**Stored data:**
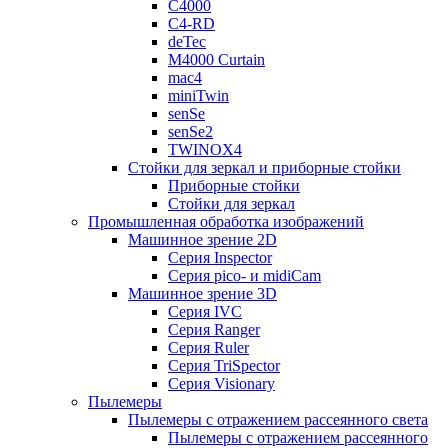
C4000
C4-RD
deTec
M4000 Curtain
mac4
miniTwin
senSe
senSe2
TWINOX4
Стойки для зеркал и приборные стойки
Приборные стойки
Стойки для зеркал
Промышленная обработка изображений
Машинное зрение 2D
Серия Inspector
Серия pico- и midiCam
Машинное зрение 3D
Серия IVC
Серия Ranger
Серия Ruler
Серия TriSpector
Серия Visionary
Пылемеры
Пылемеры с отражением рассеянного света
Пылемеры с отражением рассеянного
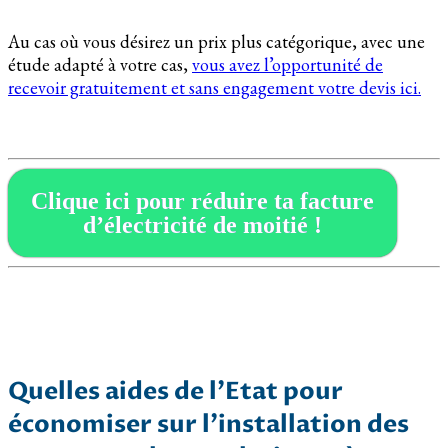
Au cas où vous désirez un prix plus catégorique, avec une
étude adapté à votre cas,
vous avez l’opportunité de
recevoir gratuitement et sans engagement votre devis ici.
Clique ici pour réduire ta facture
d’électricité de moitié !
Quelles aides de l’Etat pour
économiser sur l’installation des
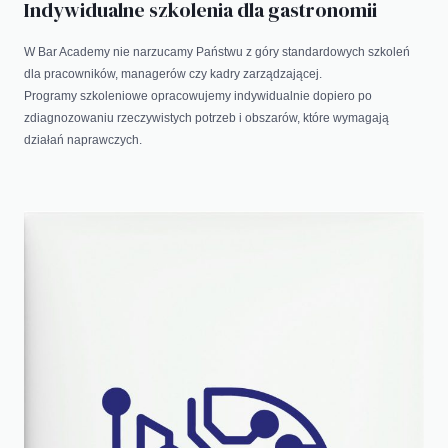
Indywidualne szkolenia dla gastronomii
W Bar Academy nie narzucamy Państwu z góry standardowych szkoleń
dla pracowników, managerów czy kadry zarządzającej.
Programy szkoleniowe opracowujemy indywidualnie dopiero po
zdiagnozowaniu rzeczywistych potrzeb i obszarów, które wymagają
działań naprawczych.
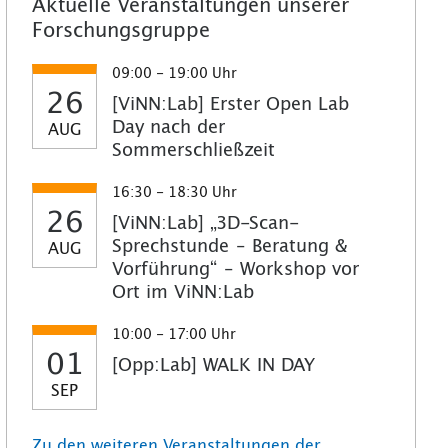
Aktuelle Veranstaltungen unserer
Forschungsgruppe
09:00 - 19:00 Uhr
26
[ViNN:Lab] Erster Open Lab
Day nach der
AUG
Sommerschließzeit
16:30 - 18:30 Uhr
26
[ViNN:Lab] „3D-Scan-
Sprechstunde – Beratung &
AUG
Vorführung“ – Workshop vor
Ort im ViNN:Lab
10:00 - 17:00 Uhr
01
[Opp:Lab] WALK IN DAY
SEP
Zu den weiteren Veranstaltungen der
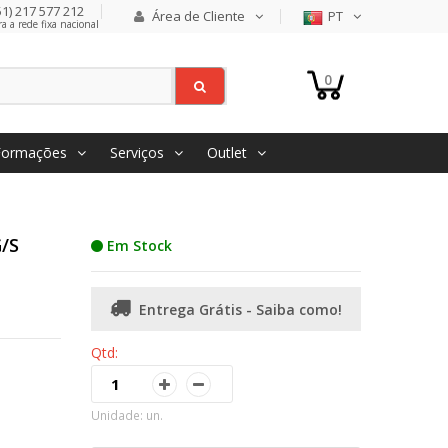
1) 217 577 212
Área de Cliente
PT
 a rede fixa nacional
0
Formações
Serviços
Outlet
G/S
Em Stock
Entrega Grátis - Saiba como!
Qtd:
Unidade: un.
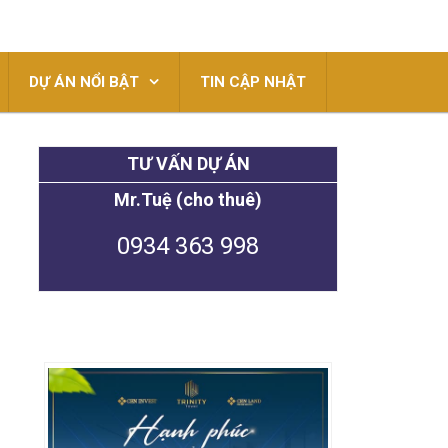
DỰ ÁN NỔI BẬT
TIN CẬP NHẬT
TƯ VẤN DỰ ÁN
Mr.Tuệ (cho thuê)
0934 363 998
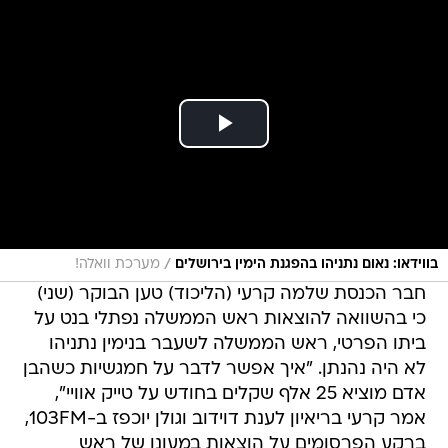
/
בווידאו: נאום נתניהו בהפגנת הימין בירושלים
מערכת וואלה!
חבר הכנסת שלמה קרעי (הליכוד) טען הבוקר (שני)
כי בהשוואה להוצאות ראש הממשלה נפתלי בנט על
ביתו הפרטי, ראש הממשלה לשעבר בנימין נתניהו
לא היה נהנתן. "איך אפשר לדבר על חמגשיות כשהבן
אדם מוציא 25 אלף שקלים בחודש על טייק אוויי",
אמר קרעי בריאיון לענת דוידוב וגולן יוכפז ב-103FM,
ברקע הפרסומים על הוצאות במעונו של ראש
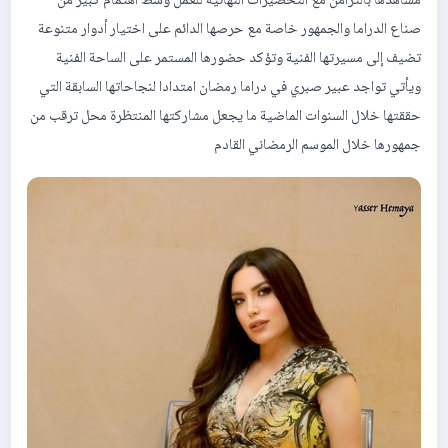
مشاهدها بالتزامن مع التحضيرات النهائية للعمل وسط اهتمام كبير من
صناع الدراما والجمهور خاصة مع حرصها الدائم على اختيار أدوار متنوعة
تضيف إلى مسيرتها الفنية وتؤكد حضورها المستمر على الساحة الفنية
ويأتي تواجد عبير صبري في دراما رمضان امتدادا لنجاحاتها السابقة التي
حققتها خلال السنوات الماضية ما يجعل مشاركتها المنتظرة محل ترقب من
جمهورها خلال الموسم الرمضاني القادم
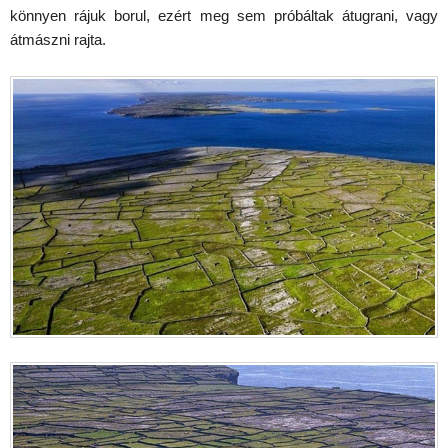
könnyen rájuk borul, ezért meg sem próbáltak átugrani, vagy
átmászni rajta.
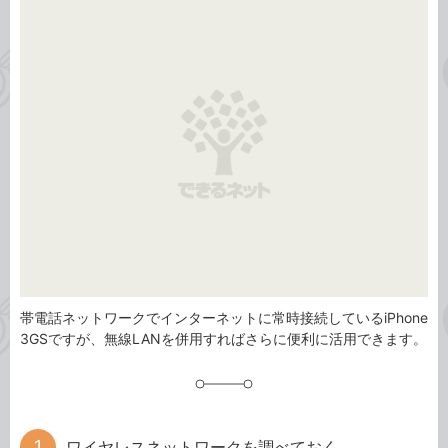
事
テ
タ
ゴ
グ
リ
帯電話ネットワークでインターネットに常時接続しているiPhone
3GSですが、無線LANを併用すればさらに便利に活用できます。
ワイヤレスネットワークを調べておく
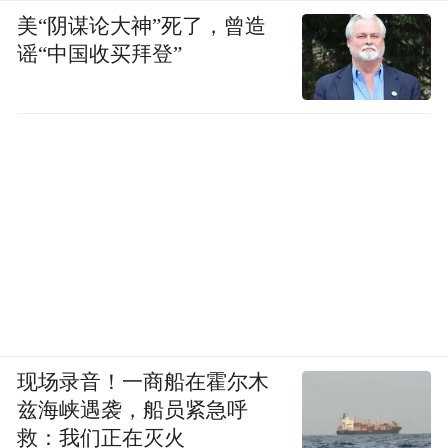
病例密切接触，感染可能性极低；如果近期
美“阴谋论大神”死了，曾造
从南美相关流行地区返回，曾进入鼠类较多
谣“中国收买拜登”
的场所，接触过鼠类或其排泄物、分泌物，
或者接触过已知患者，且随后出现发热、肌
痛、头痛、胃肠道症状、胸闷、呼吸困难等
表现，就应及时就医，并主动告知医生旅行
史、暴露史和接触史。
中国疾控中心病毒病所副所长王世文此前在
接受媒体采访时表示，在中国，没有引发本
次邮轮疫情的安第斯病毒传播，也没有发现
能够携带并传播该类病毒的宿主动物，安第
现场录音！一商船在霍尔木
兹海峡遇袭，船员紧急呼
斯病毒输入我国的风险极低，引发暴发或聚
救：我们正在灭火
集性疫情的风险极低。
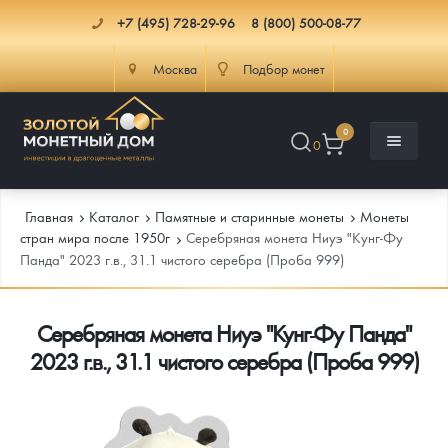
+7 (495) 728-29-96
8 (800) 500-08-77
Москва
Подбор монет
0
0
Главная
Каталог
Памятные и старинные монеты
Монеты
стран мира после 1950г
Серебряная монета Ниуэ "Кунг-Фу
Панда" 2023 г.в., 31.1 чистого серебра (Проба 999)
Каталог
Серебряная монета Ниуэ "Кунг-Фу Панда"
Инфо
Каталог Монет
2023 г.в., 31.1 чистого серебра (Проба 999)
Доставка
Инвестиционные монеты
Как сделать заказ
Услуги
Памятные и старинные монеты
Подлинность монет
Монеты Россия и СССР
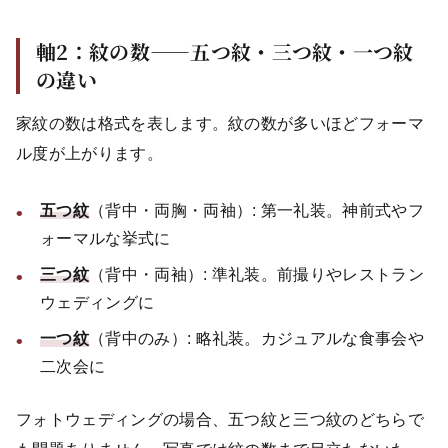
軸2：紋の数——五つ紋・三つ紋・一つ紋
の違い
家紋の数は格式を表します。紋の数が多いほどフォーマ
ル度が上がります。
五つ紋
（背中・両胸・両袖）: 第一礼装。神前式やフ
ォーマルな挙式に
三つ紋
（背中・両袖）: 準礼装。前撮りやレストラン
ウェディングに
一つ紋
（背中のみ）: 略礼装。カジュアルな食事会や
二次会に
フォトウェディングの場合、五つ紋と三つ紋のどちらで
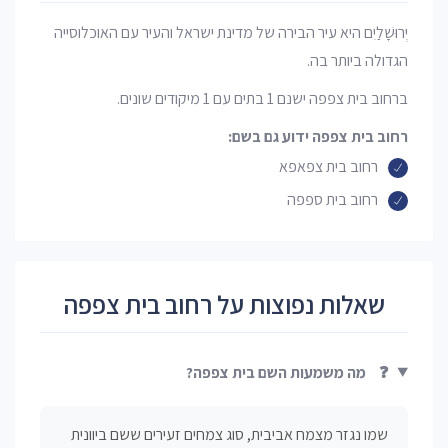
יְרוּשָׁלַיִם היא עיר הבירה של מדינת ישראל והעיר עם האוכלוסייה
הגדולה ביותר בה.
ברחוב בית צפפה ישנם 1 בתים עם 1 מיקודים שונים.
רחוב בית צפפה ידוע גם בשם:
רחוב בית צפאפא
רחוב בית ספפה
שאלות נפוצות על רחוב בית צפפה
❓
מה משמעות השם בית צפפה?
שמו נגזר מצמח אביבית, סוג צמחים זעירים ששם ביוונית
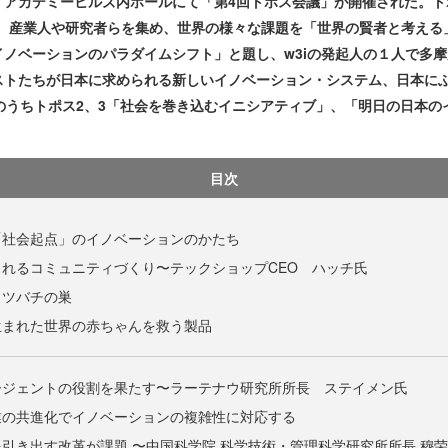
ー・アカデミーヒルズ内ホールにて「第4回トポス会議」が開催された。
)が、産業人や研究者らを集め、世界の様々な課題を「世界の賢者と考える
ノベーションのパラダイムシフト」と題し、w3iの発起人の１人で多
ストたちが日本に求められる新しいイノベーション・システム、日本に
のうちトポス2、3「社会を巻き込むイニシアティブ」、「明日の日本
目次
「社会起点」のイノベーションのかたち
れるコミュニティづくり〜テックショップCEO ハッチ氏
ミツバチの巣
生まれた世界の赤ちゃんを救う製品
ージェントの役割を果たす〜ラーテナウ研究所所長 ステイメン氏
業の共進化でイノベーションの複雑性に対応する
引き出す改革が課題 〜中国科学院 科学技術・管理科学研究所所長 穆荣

**Work task:**
Repeat, without pictures, exactly the lines of the data above from the one containing "Unidade: un." through the one containing "中国疾控中心病毒病所副所长王世文此前在", including both and adding nothing.

**Task result:**
Unidade: un.
DỰ ÁN NỔI BẬT
TIN CẬP NHẬT
TƯ VẤN DỰ ÁN
Mr.Tuệ (cho thuê)
0934 363 998
/
בווידאו: נאום נתניהו בהפגנת הימין בירושלים
מערכת וואלה!
חבר הכנסת שלמה קרעי (הליכוד) טען הבוקר (שני)
כי בהשוואה להוצאות ראש הממשלה נפתלי בנט על
ביתו הפרטי, ראש הממשלה לשעבר בנימין נתניהו
לא היה נהנתן. "איך אפשר לדבר על חמגשיות כשהבן
אדם מוציא 25 אלף שקלים בחודש על טייק אוויי",
אמר קרעי בריאיון לענת דוידוב וגולן יוכפז ב-103FM,
ברקע הפרסומים על הוצאות במעונו של ראש
مشاهدها بالتزامن مع التحضيرات النهائية للعمل وسط اهتمام كبير من
صناع الدراما والجمهور خاصة مع حرصها الدائم على اختيار أدوار متنوعة
تضيف إلى مسيرتها الفنية وتؤكد حضورها المستمر على الساحة الفنية
ويأتي تواجد عبير صبري في دراما رمضان امتدادا لنجاحاتها السابقة التي
حققتها خلال السنوات الماضية ما يجعل مشاركتها المنتظرة محل ترقب من
جمهورها خلال الموسم الرمضاني القادم
könnyen rájuk borul, ezért meg sem próbáltak átugrani, vagy
átmászni rajta.
事
テ
タ
ゴ
グ
リ
帯電話ネットワークでインターネットに常時接続しているiPhone
3GSですが、無線LANを併用すればさらに便利に活用できます。
ワイヤレスネットワークを調べておく
病例密切接触，感染可能性极低；如果近期
美“阴谋论大神”死了，曾造
从南美相关流行地区返回，曾进入鼠类较多
谣“中国收买拜登”
的场所，接触过鼠类或其排泄物、分泌物，
或者接触过已知患者，且随后出现发热、肌
痛、头痛、胃肠道症状、胸闷、呼吸困难等
表现，就应及时就医，并主动告知医生旅行
史、暴露史和接触史。
中国疾控中心病毒病所副所长王世文此前在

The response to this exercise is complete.